As I hung up the phone, a nurse arrived to inform me that Lorrie had given birth. "No complications," she said.


Boy, could I have given her an earful.


In the delivery room, the red-haired nurse was at a basin in the corner, cleaning off our little miracle.


Mello Melodeon was waiting for Lorrie to expel the afterbirth, gently massaging her abdomen to control the flow of blood.


Whether or not I could have been a cop as easily as a baker, I could never have been a doctor. I'm not even a good patient.


The only thing preventing me from passing out and breaking my nose against the floor was the certainty that Grandma Rowena would toddle in here and take a picture of me. She would have a disposable camera tucked in a pocket of that snowsuit.

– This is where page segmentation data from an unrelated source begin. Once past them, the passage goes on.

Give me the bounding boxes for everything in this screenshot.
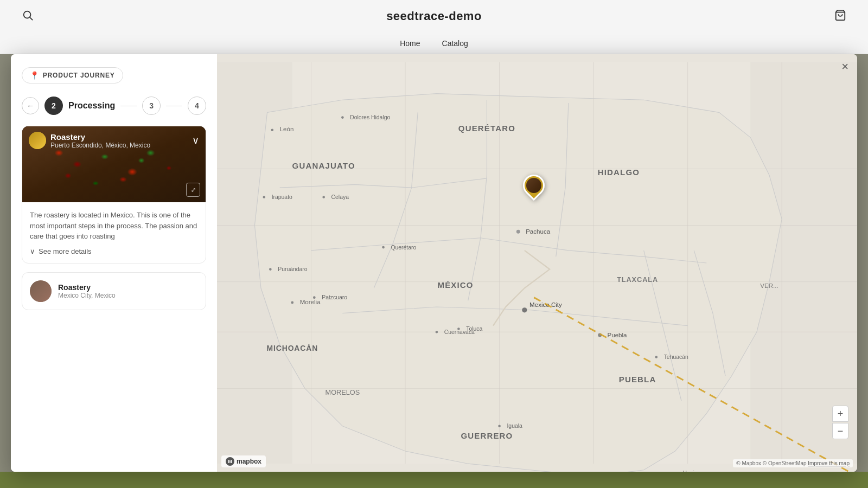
pin-icon: 📍 <box>30 71 40 80</box>
roastery-card-1-header: Roastery Puerto Escondido, México, Mexic… <box>22 126 206 202</box>
svg-text:Dolores Hidalgo: Dolores Hidalgo <box>350 114 390 120</box>
svg-point-39 <box>436 331 438 333</box>
nav-catalog[interactable]: Catalog <box>442 39 468 48</box>
card-title-row: Roastery Puerto Escondido, México, Mexic… <box>29 132 150 149</box>
zoom-in-button[interactable]: + <box>832 406 848 422</box>
mapbox-logo-circle: M <box>226 457 234 466</box>
svg-point-33 <box>291 301 294 304</box>
svg-text:VER...: VER... <box>760 282 778 289</box>
step-4-circle[interactable]: 4 <box>188 97 206 115</box>
step-connector-1 <box>120 106 137 106</box>
svg-text:QUERÉTARO: QUERÉTARO <box>458 124 515 133</box>
svg-point-57 <box>655 356 658 358</box>
svg-text:Puruándaro: Puruándaro <box>278 266 308 272</box>
roastery-2-avatar <box>30 280 52 302</box>
step-2-circle[interactable]: 2 <box>44 97 63 115</box>
cart-icon[interactable] <box>834 9 846 23</box>
step-2-label: Processing <box>68 101 115 111</box>
zoom-out-button[interactable]: − <box>832 423 848 439</box>
step-3-circle[interactable]: 3 <box>142 97 161 115</box>
card-expand-icon[interactable]: ∨ <box>192 134 199 146</box>
svg-text:MICHOACÁN: MICHOACÁN <box>266 344 318 352</box>
map-svg: GUANAJUATO QUERÉTARO HIDALGO MÉXICO TLAX… <box>217 54 857 472</box>
site-title: seedtrace-demo <box>386 9 482 23</box>
left-panel: 📍 PRODUCT JOURNEY ← 2 Processing 3 4 <box>11 54 217 472</box>
step-2-number: 2 <box>52 101 56 110</box>
svg-point-0 <box>24 11 31 18</box>
svg-point-31 <box>516 230 520 234</box>
svg-text:Puebla: Puebla <box>608 332 628 338</box>
footer <box>0 472 868 488</box>
svg-text:Tehuacán: Tehuacán <box>664 354 688 360</box>
svg-text:GUERRERO: GUERRERO <box>461 431 513 440</box>
map-area: GUANAJUATO QUERÉTARO HIDALGO MÉXICO TLAX… <box>217 54 857 472</box>
search-icon[interactable] <box>22 9 34 23</box>
card-body: The roastery is located in Mexico. This … <box>22 202 206 263</box>
svg-point-43 <box>457 328 460 330</box>
svg-text:HIDALGO: HIDALGO <box>598 168 640 177</box>
svg-text:Querétaro: Querétaro <box>391 245 416 251</box>
chevron-down-icon: ∨ <box>30 247 35 255</box>
roastery-item-2[interactable]: Roastery Mexico City, Mexico <box>22 272 206 310</box>
product-journey-badge: 📍 PRODUCT JOURNEY <box>22 67 123 84</box>
svg-text:Iguala: Iguala <box>507 423 522 429</box>
svg-text:León: León <box>280 126 294 132</box>
svg-point-27 <box>271 129 273 131</box>
step-navigation: ← 2 Processing 3 4 <box>22 97 206 115</box>
svg-text:Huajuapan: Huajuapan <box>682 470 710 472</box>
svg-point-29 <box>341 116 344 119</box>
svg-text:TLAXCALA: TLAXCALA <box>617 275 658 284</box>
map-pin <box>521 175 547 201</box>
badge-label: PRODUCT JOURNEY <box>43 72 115 79</box>
svg-text:Irapuato: Irapuato <box>272 194 292 200</box>
svg-point-47 <box>313 296 316 299</box>
svg-text:Patzcuaro: Patzcuaro <box>322 294 347 300</box>
svg-point-49 <box>322 196 325 198</box>
mapbox-attribution: © Mapbox © OpenStreetMap <box>736 460 806 466</box>
svg-text:Toluca: Toluca <box>466 326 482 332</box>
roastery-2-location: Mexico City, Mexico <box>58 292 198 299</box>
roastery-2-name: Roastery <box>58 283 198 292</box>
nav-home[interactable]: Home <box>400 39 420 48</box>
roastery-card-1-image: Roastery Puerto Escondido, México, Mexic… <box>22 126 206 202</box>
roastery-2-info: Roastery Mexico City, Mexico <box>58 283 198 299</box>
top-bar: seedtrace-demo <box>0 0 868 33</box>
step-3-number: 3 <box>149 101 154 110</box>
mapbox-logo: M mapbox <box>221 455 266 467</box>
svg-text:MORELOS: MORELOS <box>326 388 360 396</box>
card-name-location: Roastery Puerto Escondido, México, Mexic… <box>50 132 150 149</box>
svg-point-55 <box>498 425 501 427</box>
step-back-button[interactable]: ← <box>22 97 39 114</box>
svg-point-41 <box>382 246 385 249</box>
modal-close-button[interactable]: × <box>841 61 848 73</box>
svg-text:MÉXICO: MÉXICO <box>438 280 474 290</box>
svg-text:PUEBLA: PUEBLA <box>619 375 656 384</box>
improve-map-link[interactable]: Improve this map <box>808 460 850 466</box>
svg-text:Celaya: Celaya <box>331 194 349 200</box>
roastery-1-name: Roastery <box>50 132 150 142</box>
roastery-card-1: Roastery Puerto Escondido, México, Mexic… <box>22 126 206 264</box>
map-attribution: © Mapbox © OpenStreetMap Improve this ma… <box>733 459 853 467</box>
see-more-label: See more details <box>39 247 92 255</box>
svg-line-1 <box>30 17 33 20</box>
expand-arrows-icon: ⤢ <box>191 187 196 194</box>
map-controls: + − <box>832 406 848 439</box>
svg-point-35 <box>522 307 527 312</box>
roastery-1-location: Puerto Escondido, México, Mexico <box>50 142 150 149</box>
svg-text:Pachuca: Pachuca <box>526 228 551 235</box>
svg-text:Morelia: Morelia <box>300 299 321 305</box>
see-more-button[interactable]: ∨ See more details <box>30 247 92 255</box>
svg-point-51 <box>263 196 265 198</box>
roastery-1-avatar <box>29 132 46 149</box>
mapbox-logo-text: mapbox <box>237 458 261 465</box>
step-connector-2 <box>166 106 182 106</box>
svg-text:GUANAJUATO: GUANAJUATO <box>292 161 355 170</box>
card-header-info: Roastery Puerto Escondido, México, Mexic… <box>22 126 206 155</box>
expand-icon-box[interactable]: ⤢ <box>186 183 200 197</box>
nav-bar: Home Catalog <box>0 33 868 54</box>
step-4-number: 4 <box>195 101 199 110</box>
svg-point-45 <box>269 268 272 271</box>
roastery-1-description: The roastery is located in Mexico. This … <box>30 210 198 242</box>
modal: × 📍 PRODUCT JOURNEY ← 2 Processing 3 4 <box>11 54 857 472</box>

Using the photo as a pattern, she would needlepoint the scene of my humiliation on a pillow and give it a place of honor on the living-room sofa.


The head of the birthing bed had been elevated, so Lorrie was half sitting. She looked sweaty, sore, exhausted-and radiant.


"Well, there you are," she said. "I thought maybe you went off to have dinner."


Licking my lips, patting my belly, I said, "New York steak, baked potato, creamed corn, pepper slaw, and a slab of chocolate fudge gateau."


"When you make chocolate fudge gateau," Mello Melodeon asked, "do you always have to use ground almonds, or can you substitute hazelnuts?"


Lorrie said, "Good Lord, what does a girl have to do around here to be a star?"


Just then she expelled the afterbirth. There's some spectacle involved in this final bit of business, but it's not the stuff of stardom.